The actions needed for the recovery of the Shenandoah salamander included determining the boundaries of occupied habitat and to determine if additional populations exist, monitoring the known salamander populations on a long-term basis, determining and minimizing the impact of human-related factors such as herbicides and air-pollutants on the salamander, investigating aspects of the salamander's life history, ensuring compatibility of park maintenance and management activities with the salamander populations, and promoting information exchange on the salamander. This recovery plan was estimated to take 3 fiscal years with a total cost of $155,000.

=== 5-Year reviews ===
In both 2008 and 2012, a 5-Year Review of several species, including the Shenandoah salamander, was conducted. These reviews aimed to find whether these species were properly classified under the Endangered Species Act. In both reviews the Shenandoah salamander retained the status of "endangered".

=== Biological Opinion by the U.S. Fish and Wildlife Service ===
In 2012, the USFWS submitted a Biological Opinion on the National Park Service's (NPS) management activities, which highlighted some proposed actions to protect the areas of the Shenandoah National Park. This proposed action in fire management, natural resource protection, and natural resource monitoring and research. A policy that would specifically impact the Shenandoah salamander was the proposed aerial spraying of Bacillus thuringiensis as a pest management technique to reduce the impact of gypsy moths.

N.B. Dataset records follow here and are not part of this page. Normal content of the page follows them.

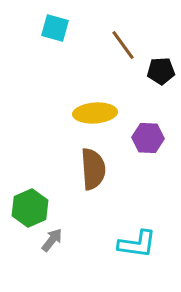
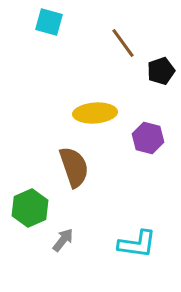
cyan square: moved 6 px left, 6 px up
brown line: moved 2 px up
black pentagon: rotated 16 degrees counterclockwise
purple hexagon: rotated 12 degrees clockwise
brown semicircle: moved 19 px left, 2 px up; rotated 15 degrees counterclockwise
gray arrow: moved 11 px right
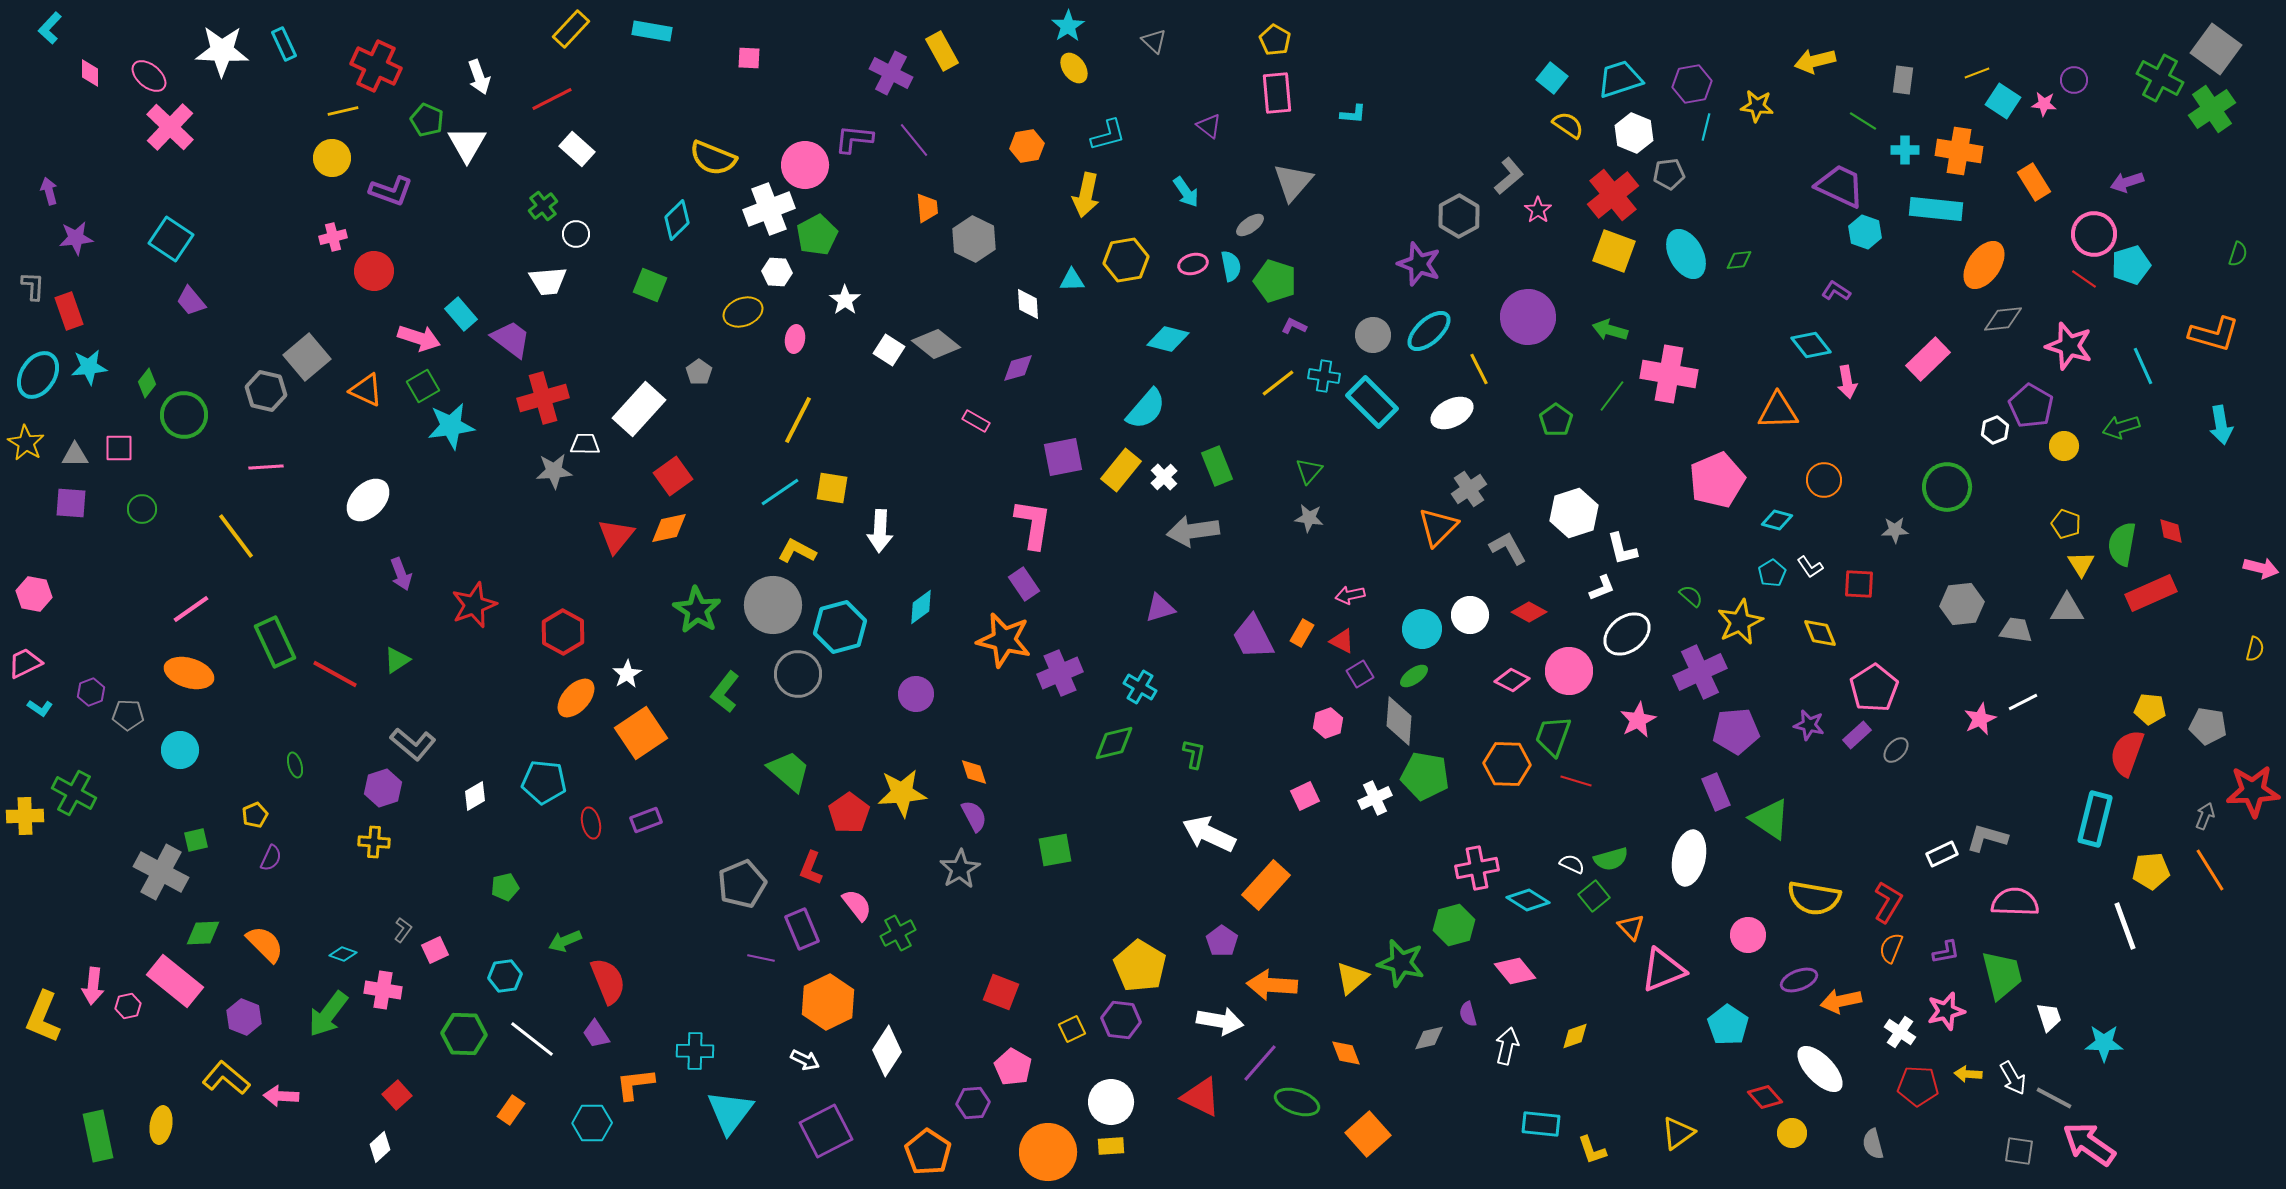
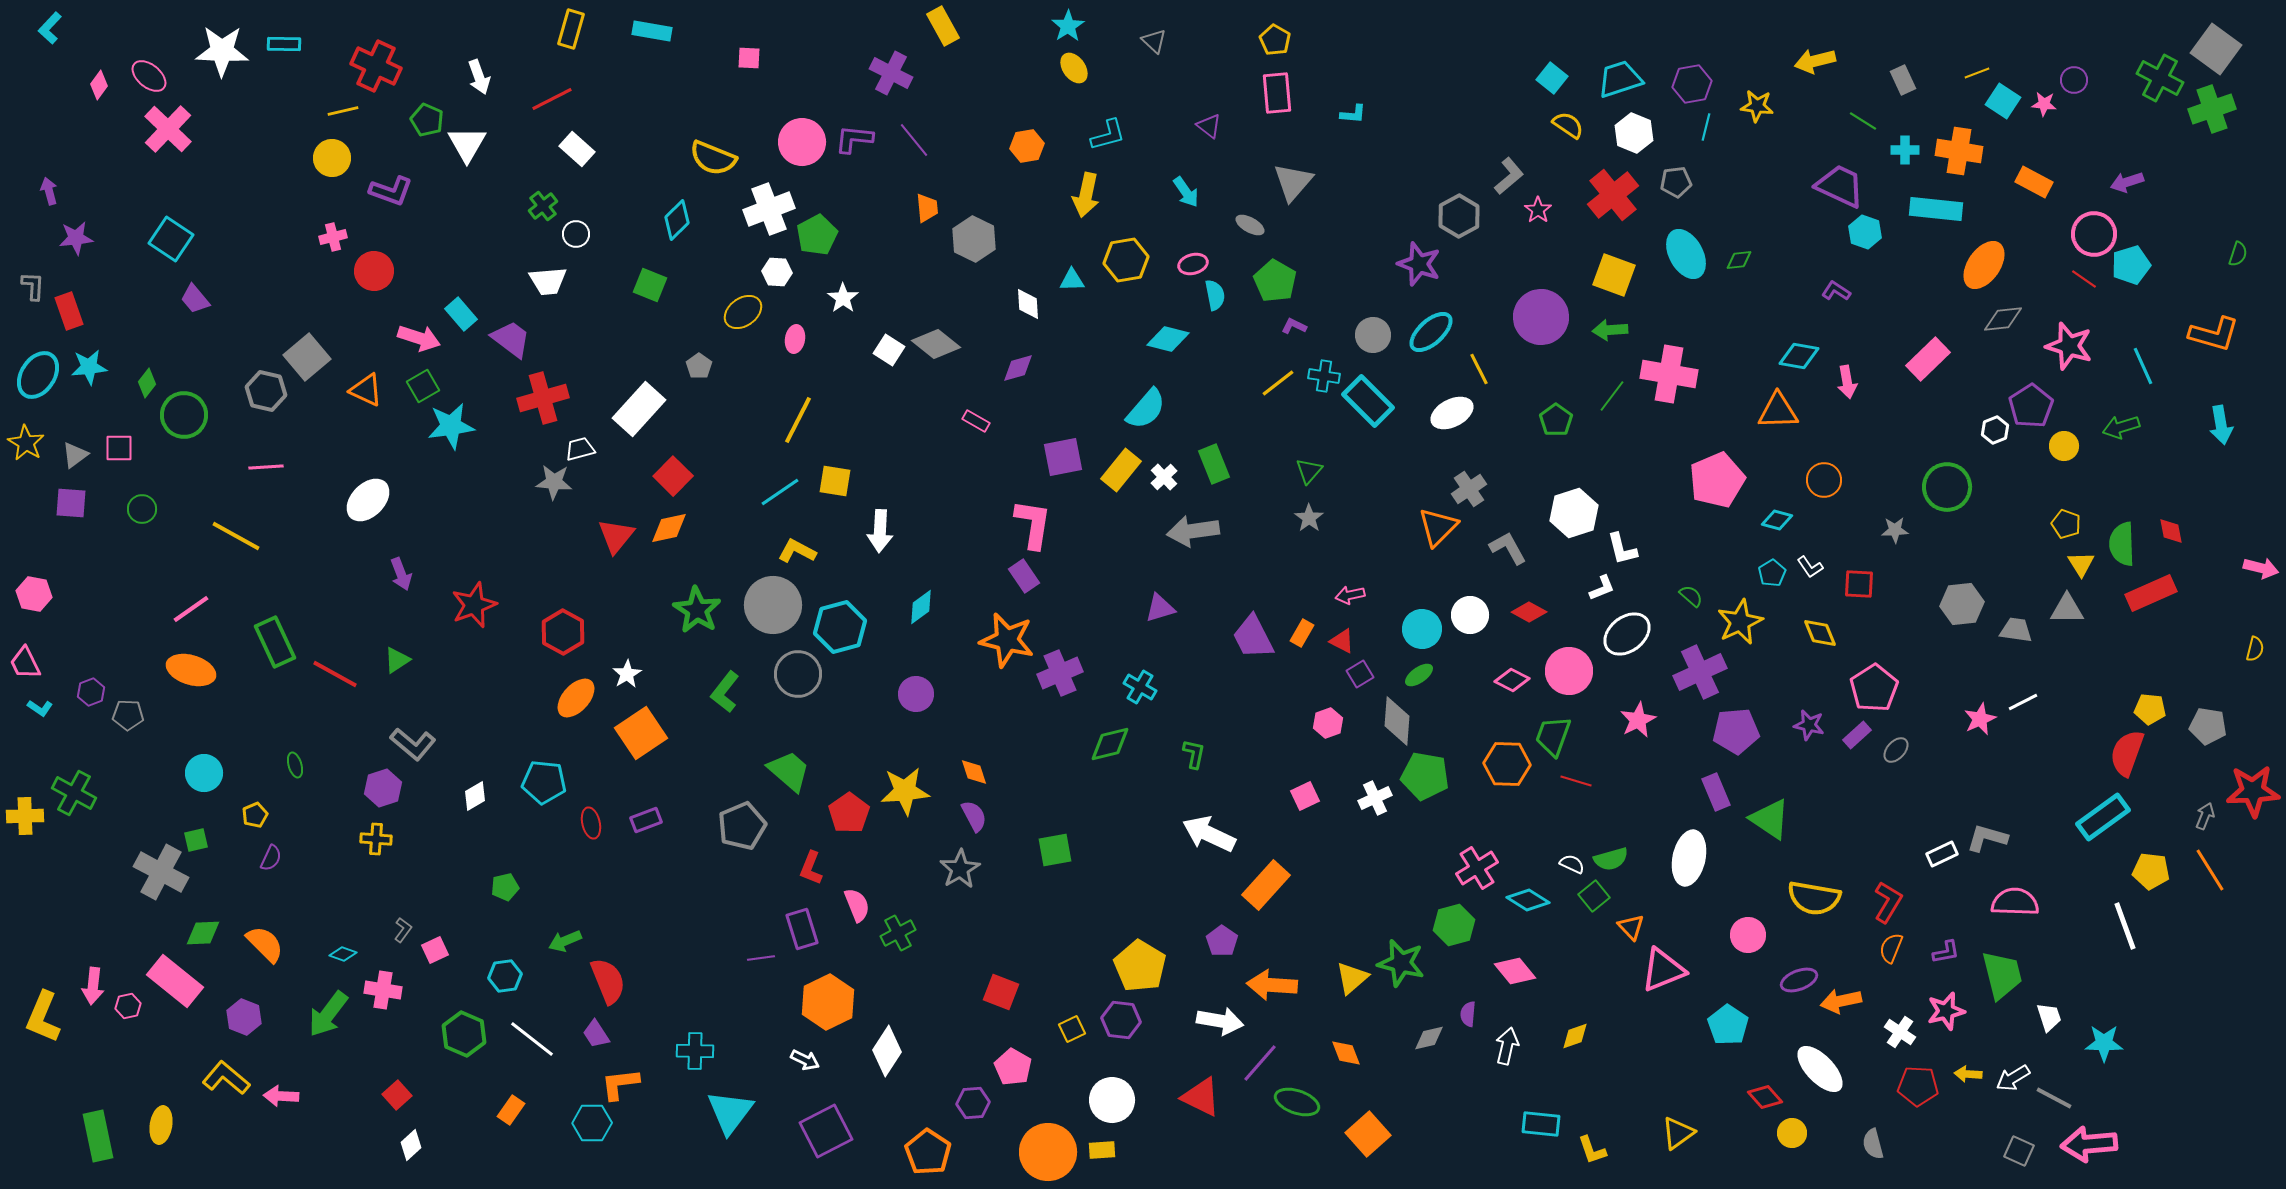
yellow rectangle at (571, 29): rotated 27 degrees counterclockwise
cyan rectangle at (284, 44): rotated 64 degrees counterclockwise
yellow rectangle at (942, 51): moved 1 px right, 25 px up
pink diamond at (90, 73): moved 9 px right, 12 px down; rotated 36 degrees clockwise
gray rectangle at (1903, 80): rotated 32 degrees counterclockwise
green cross at (2212, 109): rotated 15 degrees clockwise
pink cross at (170, 127): moved 2 px left, 2 px down
pink circle at (805, 165): moved 3 px left, 23 px up
gray pentagon at (1669, 174): moved 7 px right, 8 px down
orange rectangle at (2034, 182): rotated 30 degrees counterclockwise
gray ellipse at (1250, 225): rotated 64 degrees clockwise
yellow square at (1614, 251): moved 24 px down
cyan semicircle at (1231, 266): moved 16 px left, 29 px down
green pentagon at (1275, 281): rotated 12 degrees clockwise
white star at (845, 300): moved 2 px left, 2 px up
purple trapezoid at (191, 301): moved 4 px right, 2 px up
yellow ellipse at (743, 312): rotated 15 degrees counterclockwise
purple circle at (1528, 317): moved 13 px right
green arrow at (1610, 330): rotated 20 degrees counterclockwise
cyan ellipse at (1429, 331): moved 2 px right, 1 px down
cyan diamond at (1811, 345): moved 12 px left, 11 px down; rotated 42 degrees counterclockwise
gray pentagon at (699, 372): moved 6 px up
cyan rectangle at (1372, 402): moved 4 px left, 1 px up
purple pentagon at (2031, 406): rotated 9 degrees clockwise
white trapezoid at (585, 444): moved 5 px left, 5 px down; rotated 16 degrees counterclockwise
gray triangle at (75, 455): rotated 36 degrees counterclockwise
green rectangle at (1217, 466): moved 3 px left, 2 px up
gray star at (554, 471): moved 11 px down; rotated 9 degrees clockwise
red square at (673, 476): rotated 9 degrees counterclockwise
yellow square at (832, 488): moved 3 px right, 7 px up
gray star at (1309, 518): rotated 28 degrees clockwise
yellow line at (236, 536): rotated 24 degrees counterclockwise
green semicircle at (2122, 544): rotated 12 degrees counterclockwise
purple rectangle at (1024, 584): moved 8 px up
orange star at (1004, 640): moved 3 px right
pink trapezoid at (25, 663): rotated 90 degrees counterclockwise
orange ellipse at (189, 673): moved 2 px right, 3 px up
green ellipse at (1414, 676): moved 5 px right, 1 px up
gray diamond at (1399, 721): moved 2 px left
green diamond at (1114, 743): moved 4 px left, 1 px down
cyan circle at (180, 750): moved 24 px right, 23 px down
yellow star at (902, 793): moved 3 px right, 2 px up
cyan rectangle at (2095, 819): moved 8 px right, 2 px up; rotated 40 degrees clockwise
yellow cross at (374, 842): moved 2 px right, 3 px up
pink cross at (1477, 868): rotated 21 degrees counterclockwise
yellow pentagon at (2151, 871): rotated 12 degrees clockwise
gray pentagon at (742, 884): moved 58 px up
pink semicircle at (857, 905): rotated 16 degrees clockwise
purple rectangle at (802, 929): rotated 6 degrees clockwise
purple line at (761, 958): rotated 20 degrees counterclockwise
purple semicircle at (1468, 1014): rotated 20 degrees clockwise
green hexagon at (464, 1034): rotated 21 degrees clockwise
white arrow at (2013, 1078): rotated 88 degrees clockwise
orange L-shape at (635, 1084): moved 15 px left
white circle at (1111, 1102): moved 1 px right, 2 px up
pink arrow at (2089, 1144): rotated 40 degrees counterclockwise
yellow rectangle at (1111, 1146): moved 9 px left, 4 px down
white diamond at (380, 1147): moved 31 px right, 2 px up
gray square at (2019, 1151): rotated 16 degrees clockwise
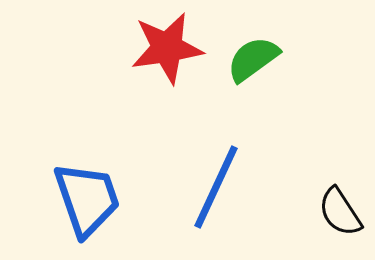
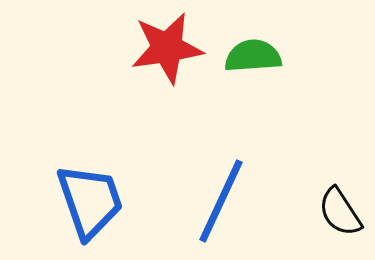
green semicircle: moved 3 px up; rotated 32 degrees clockwise
blue line: moved 5 px right, 14 px down
blue trapezoid: moved 3 px right, 2 px down
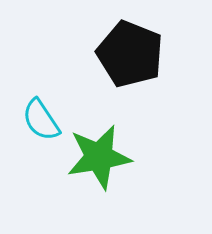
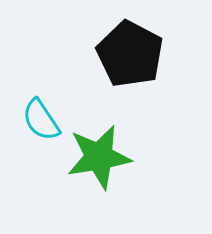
black pentagon: rotated 6 degrees clockwise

=== Supplemental Finding for the Shenandoah Salamander Recovery Plan ===
An additional resource to the Shenandoah salamander recovery plan was published in July, 2019. This resource explained why it remained impractical, as of 2019, to de-list the Shenandoah salamander. In 1994, the sole threat to the species was competition with the red-backed salamander. In the absence of anthropogenic threats, the USFWS determined that it was not possible to establish criteria to de-list or down-list the species in the foreseeable future. As the species is endemic to higher elevations and the range is protected by the National Park Services, human impacts are minimized.

However, in the time since the 1994 recovery plan, available science has brought the original analysis into question. Since the recovery plan was established, evidence has emerged that climate change may be a primary threat to the species, potentially influencing competition.

=== Future conservation efforts ===
As of 2020, there have been no listing changes to the conservation status of the Shenandoah salamander. However, there are several studies set to begin in 2020 by the NPS and United States Geological Survey which will focus on why the Shenandoah salamander is exhibiting greater declines than most amphibian species, and biologists plan to develop a management plan at the conclusion of those studies. The future 5-Year Review (set for 2022) can assess the practicality of amending the recovery plan to include de-listing criteria and updating the plan to include additional threats.